What is required →
Among the records below, find the line that has "- ONSDAGSKLUBB I"; from there, give the lines again exactly, and stop after the line that has "は、大きなストレスであることが判明".

The data →
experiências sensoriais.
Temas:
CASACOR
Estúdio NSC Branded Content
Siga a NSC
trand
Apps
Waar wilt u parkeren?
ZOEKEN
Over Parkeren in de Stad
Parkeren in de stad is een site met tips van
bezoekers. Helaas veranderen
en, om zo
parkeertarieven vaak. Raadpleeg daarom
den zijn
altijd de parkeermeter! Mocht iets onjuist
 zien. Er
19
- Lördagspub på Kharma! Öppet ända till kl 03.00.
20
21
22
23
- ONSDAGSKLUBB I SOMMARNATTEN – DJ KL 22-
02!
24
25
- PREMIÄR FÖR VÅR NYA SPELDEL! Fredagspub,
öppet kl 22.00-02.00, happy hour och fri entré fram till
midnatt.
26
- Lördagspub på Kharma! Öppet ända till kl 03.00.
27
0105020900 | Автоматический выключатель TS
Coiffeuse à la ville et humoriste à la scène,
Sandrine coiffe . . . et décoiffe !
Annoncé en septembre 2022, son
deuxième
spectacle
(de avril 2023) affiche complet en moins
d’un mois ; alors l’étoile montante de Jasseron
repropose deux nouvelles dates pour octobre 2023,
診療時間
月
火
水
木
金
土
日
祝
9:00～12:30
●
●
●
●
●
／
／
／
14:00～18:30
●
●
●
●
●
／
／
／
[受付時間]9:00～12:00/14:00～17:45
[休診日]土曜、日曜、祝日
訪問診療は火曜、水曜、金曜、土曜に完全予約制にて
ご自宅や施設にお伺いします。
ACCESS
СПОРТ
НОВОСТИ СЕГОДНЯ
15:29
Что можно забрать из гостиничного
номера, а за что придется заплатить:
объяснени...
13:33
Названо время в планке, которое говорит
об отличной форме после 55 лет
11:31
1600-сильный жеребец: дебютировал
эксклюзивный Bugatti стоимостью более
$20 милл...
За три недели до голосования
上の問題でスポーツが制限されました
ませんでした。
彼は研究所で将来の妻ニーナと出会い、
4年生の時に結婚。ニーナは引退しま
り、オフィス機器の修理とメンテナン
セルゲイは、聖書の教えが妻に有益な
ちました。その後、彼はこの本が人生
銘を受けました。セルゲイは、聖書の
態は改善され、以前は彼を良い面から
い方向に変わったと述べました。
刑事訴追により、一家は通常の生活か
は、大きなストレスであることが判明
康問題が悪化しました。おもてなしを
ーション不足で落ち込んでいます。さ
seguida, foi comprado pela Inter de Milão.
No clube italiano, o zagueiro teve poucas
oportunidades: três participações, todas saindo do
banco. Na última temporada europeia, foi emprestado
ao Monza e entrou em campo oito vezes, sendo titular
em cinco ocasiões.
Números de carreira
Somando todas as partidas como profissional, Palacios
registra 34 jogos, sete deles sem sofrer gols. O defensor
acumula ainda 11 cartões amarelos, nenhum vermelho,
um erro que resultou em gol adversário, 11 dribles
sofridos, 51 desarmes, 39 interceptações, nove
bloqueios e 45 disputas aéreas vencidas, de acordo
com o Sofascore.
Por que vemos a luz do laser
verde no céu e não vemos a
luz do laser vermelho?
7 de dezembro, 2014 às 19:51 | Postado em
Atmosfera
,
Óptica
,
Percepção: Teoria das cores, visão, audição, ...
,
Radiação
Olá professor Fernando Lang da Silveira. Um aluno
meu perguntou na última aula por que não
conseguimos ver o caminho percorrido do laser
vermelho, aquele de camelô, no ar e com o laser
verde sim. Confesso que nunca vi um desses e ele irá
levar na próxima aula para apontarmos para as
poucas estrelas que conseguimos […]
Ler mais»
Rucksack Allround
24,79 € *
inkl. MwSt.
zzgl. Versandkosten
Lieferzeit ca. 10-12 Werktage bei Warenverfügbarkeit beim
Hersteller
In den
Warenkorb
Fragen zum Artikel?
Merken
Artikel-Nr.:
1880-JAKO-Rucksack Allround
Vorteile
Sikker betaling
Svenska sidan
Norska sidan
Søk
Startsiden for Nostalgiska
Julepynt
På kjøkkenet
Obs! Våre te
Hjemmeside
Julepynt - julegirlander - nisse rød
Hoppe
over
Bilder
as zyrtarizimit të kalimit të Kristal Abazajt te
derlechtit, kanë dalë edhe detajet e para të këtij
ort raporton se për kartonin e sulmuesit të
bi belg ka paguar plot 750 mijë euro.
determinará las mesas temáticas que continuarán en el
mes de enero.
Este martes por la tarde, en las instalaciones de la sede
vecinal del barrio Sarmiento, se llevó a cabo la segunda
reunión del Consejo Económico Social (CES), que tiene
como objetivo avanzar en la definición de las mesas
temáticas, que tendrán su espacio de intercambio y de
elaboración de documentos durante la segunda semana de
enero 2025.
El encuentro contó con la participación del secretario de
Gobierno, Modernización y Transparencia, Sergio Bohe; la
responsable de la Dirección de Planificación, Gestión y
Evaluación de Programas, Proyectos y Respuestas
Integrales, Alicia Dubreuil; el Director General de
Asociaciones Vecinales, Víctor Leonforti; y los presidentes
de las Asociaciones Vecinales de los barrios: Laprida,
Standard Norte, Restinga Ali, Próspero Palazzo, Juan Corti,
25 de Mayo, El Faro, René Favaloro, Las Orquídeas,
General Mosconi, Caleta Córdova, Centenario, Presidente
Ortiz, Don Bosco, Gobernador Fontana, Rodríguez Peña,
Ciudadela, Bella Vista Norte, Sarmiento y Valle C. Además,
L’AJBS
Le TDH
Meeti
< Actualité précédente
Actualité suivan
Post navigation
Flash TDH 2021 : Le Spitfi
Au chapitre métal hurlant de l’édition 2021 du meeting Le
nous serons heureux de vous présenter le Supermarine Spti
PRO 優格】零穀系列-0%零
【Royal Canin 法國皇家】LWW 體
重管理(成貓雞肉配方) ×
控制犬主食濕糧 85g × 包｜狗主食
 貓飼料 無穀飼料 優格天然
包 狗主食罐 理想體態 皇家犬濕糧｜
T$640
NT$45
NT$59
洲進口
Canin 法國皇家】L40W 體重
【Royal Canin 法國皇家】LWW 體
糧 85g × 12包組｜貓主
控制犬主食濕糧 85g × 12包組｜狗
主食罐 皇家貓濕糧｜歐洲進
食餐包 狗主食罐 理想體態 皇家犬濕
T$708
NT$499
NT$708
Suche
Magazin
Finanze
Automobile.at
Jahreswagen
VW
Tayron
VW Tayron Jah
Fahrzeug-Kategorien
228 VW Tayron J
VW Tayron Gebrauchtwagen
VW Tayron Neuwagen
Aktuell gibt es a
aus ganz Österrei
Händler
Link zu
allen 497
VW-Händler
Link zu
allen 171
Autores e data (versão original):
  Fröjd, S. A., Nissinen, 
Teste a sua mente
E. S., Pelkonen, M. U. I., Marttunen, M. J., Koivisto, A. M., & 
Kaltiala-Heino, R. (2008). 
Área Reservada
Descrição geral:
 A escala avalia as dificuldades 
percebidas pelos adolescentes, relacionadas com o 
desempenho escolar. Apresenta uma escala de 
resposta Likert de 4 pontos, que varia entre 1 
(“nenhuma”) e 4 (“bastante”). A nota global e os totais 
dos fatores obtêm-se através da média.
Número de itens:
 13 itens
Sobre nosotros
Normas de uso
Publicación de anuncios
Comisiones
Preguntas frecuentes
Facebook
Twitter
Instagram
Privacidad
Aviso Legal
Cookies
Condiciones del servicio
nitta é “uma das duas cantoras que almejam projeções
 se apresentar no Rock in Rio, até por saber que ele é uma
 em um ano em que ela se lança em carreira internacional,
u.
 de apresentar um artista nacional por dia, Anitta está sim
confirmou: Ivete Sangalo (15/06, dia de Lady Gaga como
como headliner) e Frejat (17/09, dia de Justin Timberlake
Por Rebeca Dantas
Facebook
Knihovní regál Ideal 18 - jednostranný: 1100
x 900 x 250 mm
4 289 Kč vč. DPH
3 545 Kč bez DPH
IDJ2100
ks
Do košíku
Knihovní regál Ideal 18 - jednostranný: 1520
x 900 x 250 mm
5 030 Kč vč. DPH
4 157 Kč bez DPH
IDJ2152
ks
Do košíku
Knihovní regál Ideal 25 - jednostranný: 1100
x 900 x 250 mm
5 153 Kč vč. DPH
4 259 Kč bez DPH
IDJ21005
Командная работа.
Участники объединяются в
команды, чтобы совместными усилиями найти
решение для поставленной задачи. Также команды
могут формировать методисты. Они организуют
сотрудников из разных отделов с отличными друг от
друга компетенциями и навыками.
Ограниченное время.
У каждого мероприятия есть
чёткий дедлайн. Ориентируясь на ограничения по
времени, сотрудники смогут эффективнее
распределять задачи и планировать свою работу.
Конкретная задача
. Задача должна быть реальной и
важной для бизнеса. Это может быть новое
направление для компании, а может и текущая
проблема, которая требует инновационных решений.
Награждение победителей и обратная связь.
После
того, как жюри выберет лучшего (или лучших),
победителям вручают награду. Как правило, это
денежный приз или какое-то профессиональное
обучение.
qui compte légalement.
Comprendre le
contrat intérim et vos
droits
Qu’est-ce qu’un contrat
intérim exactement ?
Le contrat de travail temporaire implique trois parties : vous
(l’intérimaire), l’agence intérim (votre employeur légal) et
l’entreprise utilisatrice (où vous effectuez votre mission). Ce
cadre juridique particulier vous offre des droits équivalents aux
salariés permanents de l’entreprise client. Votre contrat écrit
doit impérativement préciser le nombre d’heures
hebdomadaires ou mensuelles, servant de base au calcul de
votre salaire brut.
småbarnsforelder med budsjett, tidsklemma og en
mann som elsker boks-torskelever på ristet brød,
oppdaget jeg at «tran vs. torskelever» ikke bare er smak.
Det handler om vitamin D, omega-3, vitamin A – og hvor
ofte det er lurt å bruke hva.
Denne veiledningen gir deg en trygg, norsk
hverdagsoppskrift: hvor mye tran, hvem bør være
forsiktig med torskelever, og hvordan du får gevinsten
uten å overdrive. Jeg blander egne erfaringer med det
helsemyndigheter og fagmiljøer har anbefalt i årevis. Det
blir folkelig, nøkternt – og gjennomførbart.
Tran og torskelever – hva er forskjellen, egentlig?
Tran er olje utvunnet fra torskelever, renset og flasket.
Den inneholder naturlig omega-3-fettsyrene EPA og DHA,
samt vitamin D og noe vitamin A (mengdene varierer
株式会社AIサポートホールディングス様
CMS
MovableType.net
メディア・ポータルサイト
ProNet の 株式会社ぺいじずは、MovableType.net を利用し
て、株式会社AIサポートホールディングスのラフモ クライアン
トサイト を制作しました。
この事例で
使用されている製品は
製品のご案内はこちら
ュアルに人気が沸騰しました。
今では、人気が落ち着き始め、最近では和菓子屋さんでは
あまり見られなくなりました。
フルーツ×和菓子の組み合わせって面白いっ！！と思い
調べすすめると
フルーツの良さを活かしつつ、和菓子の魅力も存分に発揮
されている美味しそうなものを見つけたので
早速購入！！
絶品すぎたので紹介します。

Solution to this exercise →
- ONSDAGSKLUBB I SOMMARNATTEN – DJ KL 22-
02!
24
25
- PREMIÄR FÖR VÅR NYA SPELDEL! Fredagspub,
öppet kl 22.00-02.00, happy hour och fri entré fram till
midnatt.
26
- Lördagspub på Kharma! Öppet ända till kl 03.00.
27
0105020900 | Автоматический выключатель TS
Coiffeuse à la ville et humoriste à la scène,
Sandrine coiffe . . . et décoiffe !
Annoncé en septembre 2022, son
deuxième
spectacle
(de avril 2023) affiche complet en moins
d’un mois ; alors l’étoile montante de Jasseron
repropose deux nouvelles dates pour octobre 2023,
診療時間
月
火
水
木
金
土
日
祝
9:00～12:30
●
●
●
●
●
／
／
／
14:00～18:30
●
●
●
●
●
／
／
／
[受付時間]9:00～12:00/14:00～17:45
[休診日]土曜、日曜、祝日
訪問診療は火曜、水曜、金曜、土曜に完全予約制にて
ご自宅や施設にお伺いします。
ACCESS
СПОРТ
НОВОСТИ СЕГОДНЯ
15:29
Что можно забрать из гостиничного
номера, а за что придется заплатить:
объяснени...
13:33
Названо время в планке, которое говорит
об отличной форме после 55 лет
11:31
1600-сильный жеребец: дебютировал
эксклюзивный Bugatti стоимостью более
$20 милл...
За три недели до голосования
上の問題でスポーツが制限されました
ませんでした。
彼は研究所で将来の妻ニーナと出会い、
4年生の時に結婚。ニーナは引退しま
り、オフィス機器の修理とメンテナン
セルゲイは、聖書の教えが妻に有益な
ちました。その後、彼はこの本が人生
銘を受けました。セルゲイは、聖書の
態は改善され、以前は彼を良い面から
い方向に変わったと述べました。
刑事訴追により、一家は通常の生活か
は、大きなストレスであることが判明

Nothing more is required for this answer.